Instant Payment Notifications (IPNs) allow you to receive notifications whenever the state on an object changes (or something important happens to that object).
To set up IPNs for an object, set a callback_uri on that object. Whenever something important happens to the object that we think you should be notified of (typically a state change), we will make an HTTP POST request to your callback_uri with the object_id in the body of the request.
This URL is contacted when a payment goes through.

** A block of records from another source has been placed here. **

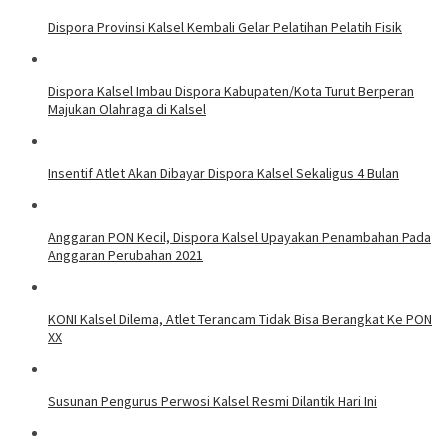
Dispora Provinsi Kalsel Kembali Gelar Pelatihan Pelatih Fisik
Dispora Kalsel Imbau Dispora Kabupaten/Kota Turut Berperan
Majukan Olahraga di Kalsel
Insentif Atlet Akan Dibayar Dispora Kalsel Sekaligus 4 Bulan
Anggaran PON Kecil, Dispora Kalsel Upayakan Penambahan Pada
Anggaran Perubahan 2021
KONI Kalsel Dilema, Atlet Terancam Tidak Bisa Berangkat Ke PON
XX
Susunan Pengurus Perwosi Kalsel Resmi Dilantik Hari Ini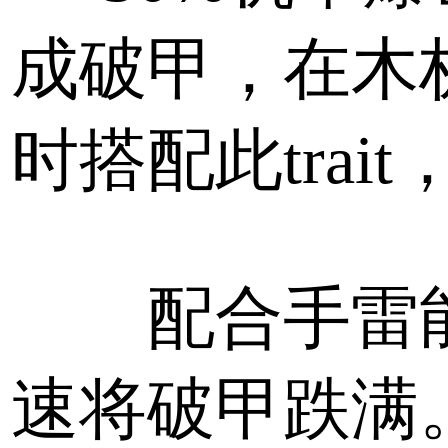
成破甲，在木
时搭配此trait
配合手雷
速将破甲跌满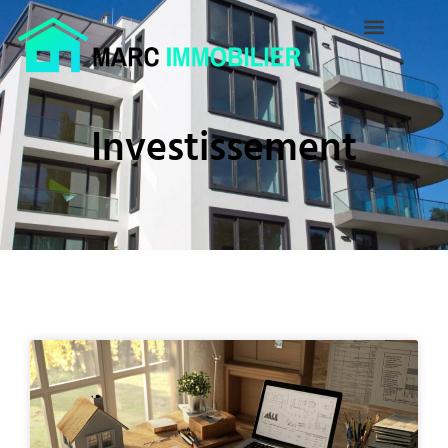
Investissement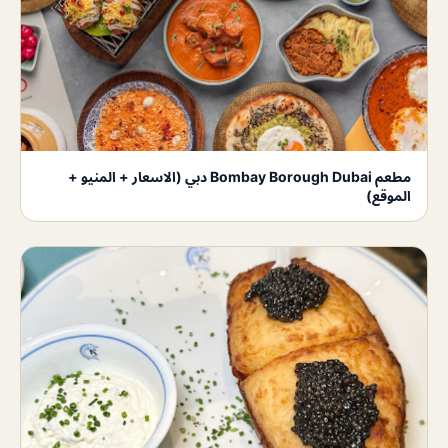
مطعم Bombay Borough Dubai دبي (الاسعار + المنيو +
الموقع)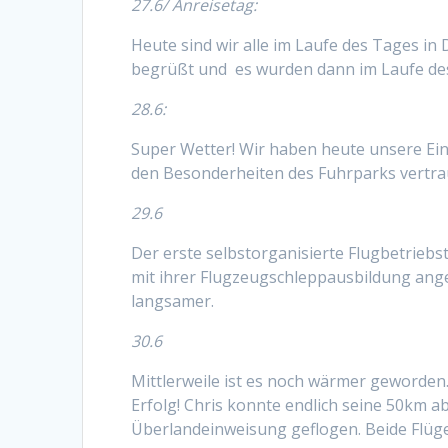
27.6/ Anreisetag:
Heute sind wir alle im Laufe des Tages i
begrüßt und es wurden dann im Laufe des
28.6:
Super Wetter! Wir haben heute unsere Ei
den Besonderheiten des Fuhrparks vertra
29.6
Der erste selbstorganisierte Flugbetrieb
mit ihrer Flugzeugschleppausbildung ange
langsamer.
30.6
Mittlerweile ist es noch wärmer geworden.
Erfolg! Chris konnte endlich seine 50km a
Überlandeinweisung geflogen. Beide Flüg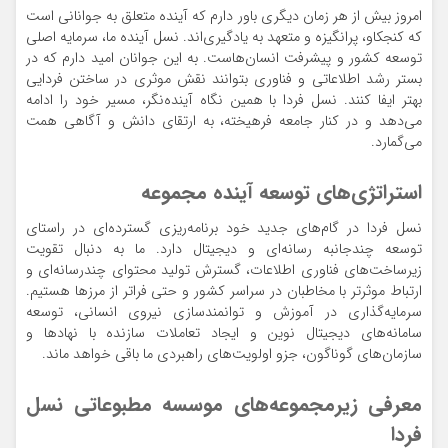
امروز بیش از هر زمان دیگری باور دارم که آینده متعلق به جوانانی است
که کنجکاو، پرانگیزه و متعهد به یادگیری‌اند. نسل آینده ما، سرمایه اصلی
توسعه کشور و پیشرفت انسان‌هاست. به این جوانان امید دارم که در
بستر رشد اطلاعاتی و فناوری بتوانند نقش موثری در ساختن فردایی
بهتر ایفا کنند. نسل فردا با همین نگاه آینده‌نگر، مسیر خود را ادامه
می‌دهد و در کنار جامعه فرهیخته، به ارتقای دانش و آگاهی همت
می‌گمارد.
استراتژی‌های توسعه آینده مجموعه
نسل فردا در گام‌های جدید خود برنامه‌ریزی گسترده‌ای در راستای
توسعه چندجانبه رسانه‌ای و دیجیتال دارد. ما به دنبال تقویت
زیرساخت‌های فناوری اطلاعات، گسترش تولید محتوای چندرسانه‌ای و
ارتباط موثرتر با مخاطبان در سراسر کشور و حتی فراتر از مرزها هستیم.
سرمایه‌گذاری در آموزش و توانمندسازی نیروی انسانی، توسعه
سامانه‌های دیجیتال نوین و ایجاد تعاملات سازنده با نهادها و
سازمان‌های گوناگون، جزو اولویت‌های راهبردی ما باقی خواهد ماند.
معرفی زیرمجموعه‌های موسسه مطبوعاتی نسل
فردا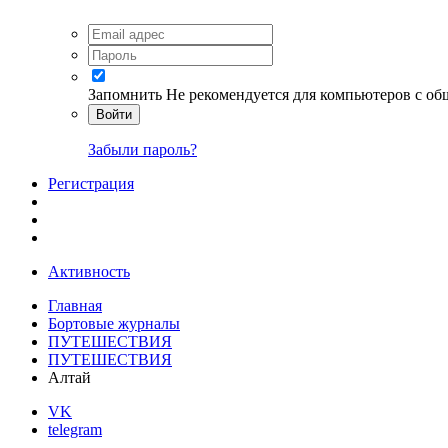
Запомнить
Не рекомендуется для компьютеров с о
Войти
Забыли пароль?
Регистрация
Активность
Главная
Бортовые журналы
ПУТЕШЕСТВИЯ
ПУТЕШЕСТВИЯ
Алтай
VK
telegram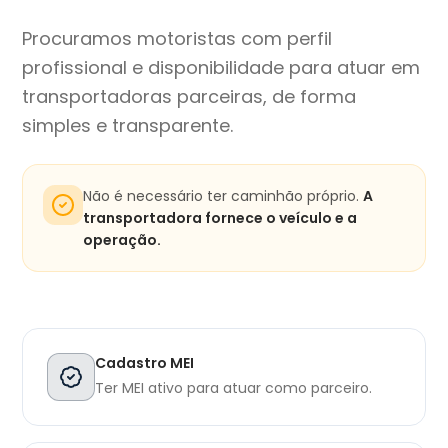
Procuramos motoristas com perfil
profissional e disponibilidade para atuar em
transportadoras parceiras, de forma
simples e transparente.
Não é necessário ter caminhão próprio.
A
transportadora fornece o veículo e a
operação.
Cadastro MEI
Ter MEI ativo para atuar como parceiro.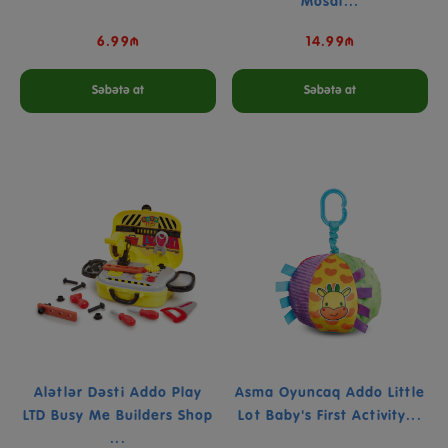
Mosai...
6.99₼
14.99₼
Səbətə at
Səbətə at
Alətlər Dəsti Addo Play
Asma Oyuncaq Addo Little
LTD Busy Me Builders Shop
Lot Baby's First Activity...
...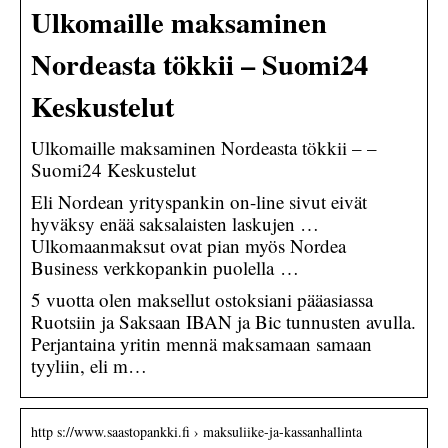
Ulkomaille maksaminen
Nordeasta tökkii – Suomi24
Keskustelut
Ulkomaille maksaminen Nordeasta tökkii – –
Suomi24 Keskustelut
Eli Nordean yrityspankin on-line sivut eivät
hyväksy enää saksalaisten laskujen …
Ulkomaanmaksut ovat pian myös Nordea
Business verkkopankin puolella …
5 vuotta olen maksellut ostoksiani pääasiassa
Ruotsiin ja Saksaan IBAN ja Bic tunnusten avulla.
Perjantaina yritin mennä maksamaan samaan
tyyliin, eli m…
http s://www.saastopankki.fi › maksuliike-ja-kassanhallinta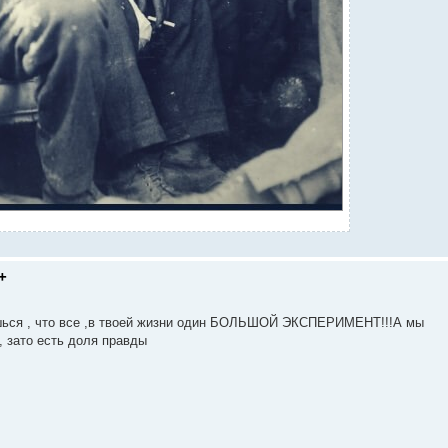
+
ься , что все ,в твоей жизни один БОЛЬШОЙ ЭКСПЕРИМЕНТ!!!А мы
, зато есть доля правды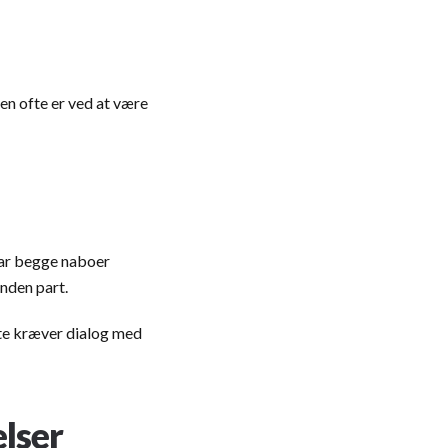
en ofte er ved at være
har begge naboer
nden part.
ofte kræver dialog med
lser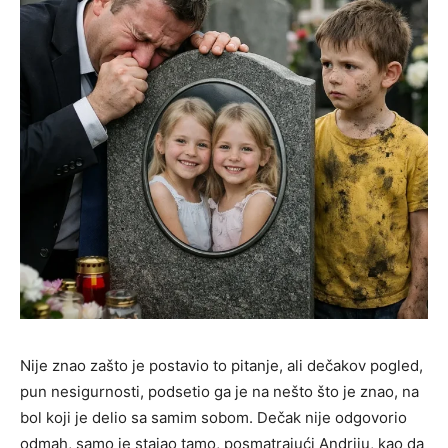
Nije znao zašto je postavio to pitanje, ali dečakov pogled,
pun nesigurnosti, podsetio ga je na nešto što je znao, na
bol koji je delio sa samim sobom. Dečak nije odgovorio
odmah, samo je stajao tamo, posmatrajući Andriju, kao da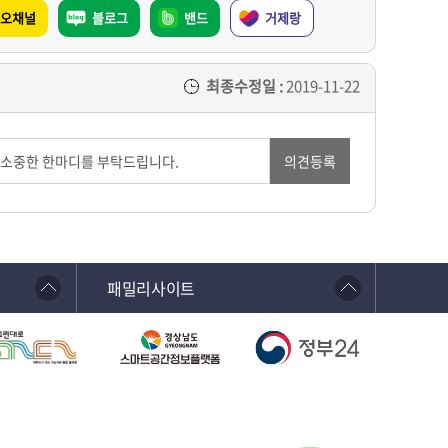
오채널
블로그
밴드
거제랑
최종수정일 :
2019-11-22
의견등록
패밀리사이트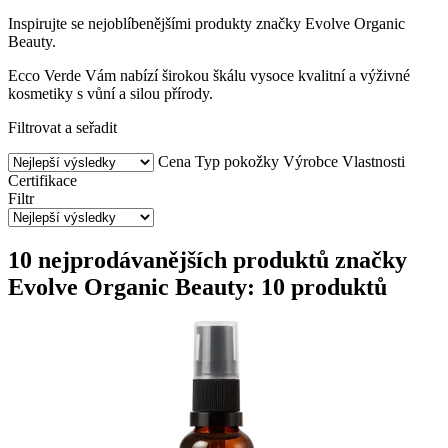
Inspirujte se nejoblíbenějšími produkty značky Evolve Organic
Beauty.
Ecco Verde Vám nabízí širokou škálu vysoce kvalitní a výživné
kosmetiky s vůní a silou přírody.
Filtrovat a seřadit
Cena
Typ pokožky
Výrobce
Vlastnosti
Certifikace
Filtr
10 nejprodávanějších produktů značky
Evolve Organic Beauty: 10 produktů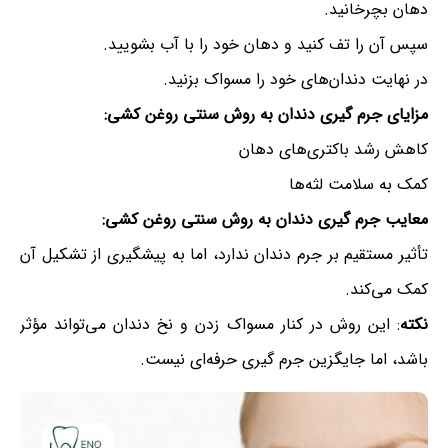
دهان بچرخانید.
سپس آن را تف کنید و دهان خود را با آب بشویید.
در نهایت دندان‌های خود را مسواک بزنید.
مزایای جرم گیری دندان به روش سنتی روغن کشی:
کاهش رشد باکتری‌های دهان
کمک به سلامت لثه‌ها
معایب جرم گیری دندان به روش سنتی روغن کشی:
تأثیر مستقیم بر جرم دندان ندارد، اما به پیشگیری از تشکیل آن
کمک می‌کند.
نکته
: این روش در کنار مسواک زدن و نخ دندان می‌تواند مؤثر
باشد، اما جایگزین جرم گیری حرفه‌ای نیست.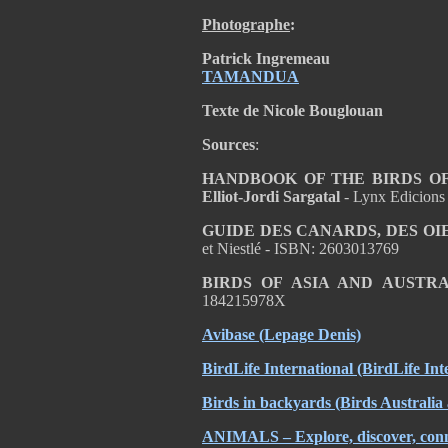
Photographe
:
Patrick Ingremeau
TAMANDUA
Texte de Nicole Bouglouan
Sources
:
HANDBOOK OF THE BIRDS OF T
Elliot-Jordi Sargatal
- Lynx Edicions
GUIDE DES CANARDS, DES OI
et Niestlé - ISBN: 2603013769
BIRDS OF ASIA AND AUSTR
184215978X
Avibase
(Lepage Denis)
BirdLife International
(BirdLife Int
Birds in backyards (Birds Australi
ANIMALS – Explore, discover, con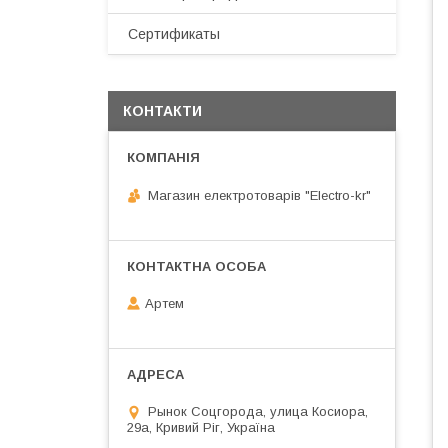
Сертификаты
КОНТАКТИ
Магазин електротоварів "Electro-kr"
Артем
Рынок Соцгорода, улица Косиора,
29а, Кривий Ріг, Україна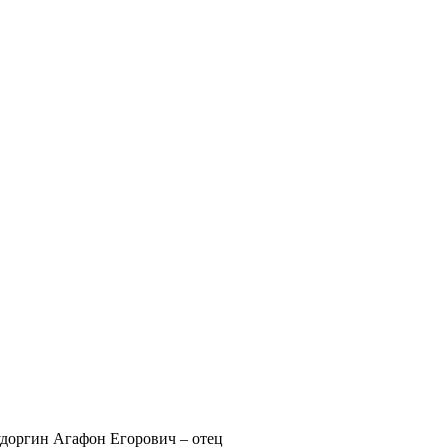
доргин Агафон Егорович – отец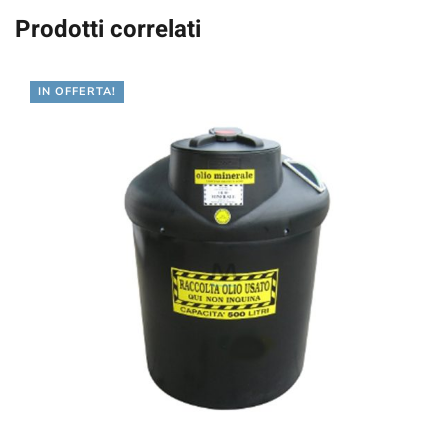
Prodotti correlati
IN OFFERTA!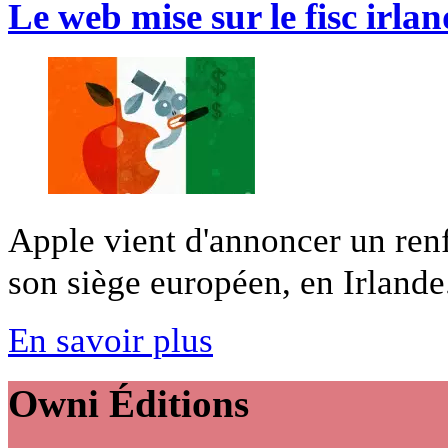
Le web mise sur le fisc irlan
Apple vient d'annoncer un renf
son siège européen, en Irlande.
En savoir plus
Owni
Éditions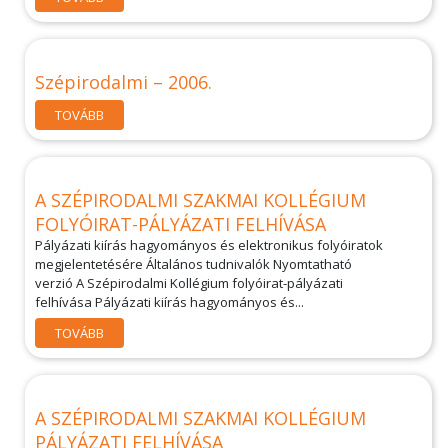
Szépirodalmi – 2006.
TOVÁBB
A SZÉPIRODALMI SZAKMAI KOLLÉGIUM
FOLYÓIRAT-PÁLYÁZATI FELHÍVÁSA
Pályázati kiírás hagyományos és elektronikus folyóiratok
megjelentetésére Általános tudnivalók Nyomtatható
verzió A Szépirodalmi Kollégium folyóirat-pályázati
felhívása Pályázati kiírás hagyományos és...
TOVÁBB
A SZÉPIRODALMI SZAKMAI KOLLÉGIUM
PÁLYÁZATI FELHÍVÁSA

This contacted domain doesn’t seem to be serving anything publicly and is registered at namesilo[.]com
. The resulting IP is 209.74.107.226
which is part of Rebel Hosting who seem to host many other .xyz
domains on their infrastructure.
Update 08-11-2022
No response and website is still compromised on publication day
The website still redirects to a web shop in similar style, but now under a different domain:
This domain has almost the same registrar information, it was only registered on a later date than the other domain.
As the 90 days have been surpassed, this blogpost will be published today!
Update 02-01-2023
Happy new year!
The website still redirects to a web shop in similar style, but now under a different domain:
This domain has been registered at NameSilo with the registrar information replaced with PrivacyGuardian information.
What is PrivacyGuardian?
Purchasing domain names requires that certain data be made publicly available through a service called WHOIS. Furthermore, it is required that this information be kept up-to-date and accurate. Unfortunately, WHOIS has become a prime source for collecting personal information resulting in identity theft, SPAM and other unsolicited outreach.
We guard our customers by allowing their details to remain private while still complying with domain registration rules.
Closing remarks
I would again strongly recommend the webmaster to update WordPress, the affected plugins, and investigate why and how the site is redirecting users to a malicious domain.
Update 06-06-2023
The webmaster seems to have updated several plugins (not all) to fix the vulnerabilities they contained. It seems they also cleaned up the malicious code or plugin that caused the redirect because that isn’t working anymore.
I would still advice to keep the plugins and wordpress up to date more frequently.